*** Data to use ***

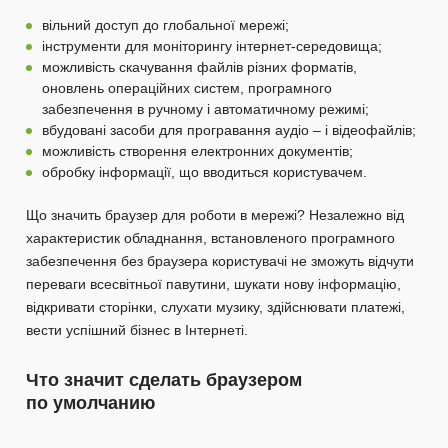
вільний доступ до глобальної мережі;
інструменти для моніторингу інтернет-середовища;
можливість скачування файлів різних форматів,
оновлень операційних систем, програмного
забезпечення в ручному і автоматичному режимі;
вбудовані засоби для програвання аудіо – і відеофайлів;
можливість створення електронних документів;
обробку інформації, що вводиться користувачем.
Що значить браузер для роботи в мережі? Незалежно від
характеристик обладнання, встановленого програмного
забезпечення без браузера користувачі не зможуть відчути
переваги всесвітньої павутини, шукати нову інформацію,
відкривати сторінки, слухати музику, здійснювати платежі,
вести успішний бізнес в Інтернеті.
Что значит сделать браузером
по умолчанию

***

▶ [Problem details]:
If a line contains the word "забезпечення", it counts; say how many such lines the records hold, and give only that number.

▶ [Response to the exercise]:
2